Mama tersenyum, kemudian menjawab, “Kita akan pergi ke Dufan kalau Dean mendapat peringkat satu di kelas.”
Tentu saja Dean terkejut dengan syarat tersebut. Bayangkan saja, biasanya mendapat peringkat lima belas di kelas saja ia sudah merasa lega. Kini ia harus mendapat peringkat satu di kelas jika ingin mengunjungi Dufan, tempat yang didambakannya semenjak kecil.
“Bagaimana? Dean sanggup, kan?” tanya Papa dengan nada menggoda.
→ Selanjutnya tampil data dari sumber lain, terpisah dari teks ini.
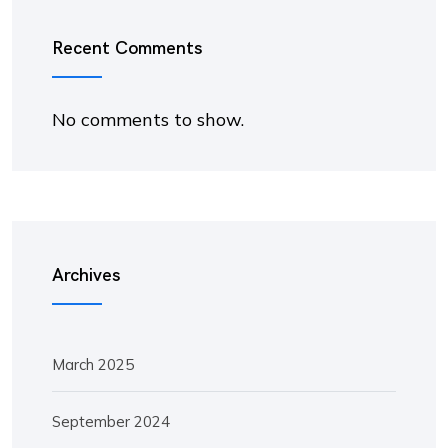
Recent Comments
No comments to show.
Archives
March 2025
September 2024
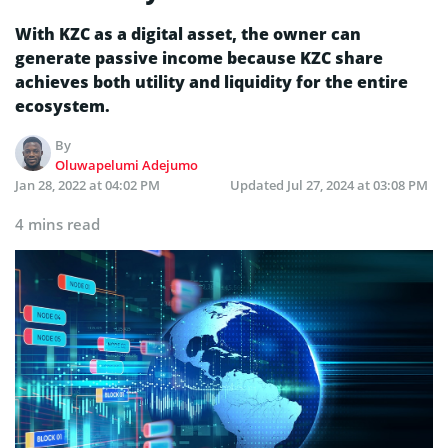
With KZC as a digital asset, the owner can
generate passive income because KZC share
achieves both utility and liquidity for the entire
ecosystem.
By
Oluwapelumi Adejumo
Jan 28, 2022 at 04:02 PM
Updated
Jul 27, 2024 at 03:08 PM
4 mins read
Dean terdiam. Ia sibuk berpikir bagaimana caranya mendapat peringkat satu di kelas. Saat ini masih awal semester dua. Jika rajin belajar, ia pasti bisa mendapat peringkat satu di kelas. Tekadnya sudah bulat. Ia ingin sekali pergi ke Dufan. Tawaran ini sangat menarik bagi Dean. Ia juga merasa tertantang. Nanti ia pasti akan merasa bangga saat cerita pada kawan-kawannya karena liburannya ke Dufan adalah hasil dari kerja keras dan belajarnya selama semester dua ini.
***
Esoknya, ketika istirahat, Dean tidak ke kantin seperti biasanya. Ia mengeluarkan kotak bekal dari tasnya lalu membukanya. Kemudian tersenyum senang karena Mama membawakannya nasi goreng lengkap dengan telur mata sapi, makanan kesukaannya. Dean berjalan mendekati Billie, si bintang kelas yang juga sedang menikmati bekal. Dean duduk di samping Billie.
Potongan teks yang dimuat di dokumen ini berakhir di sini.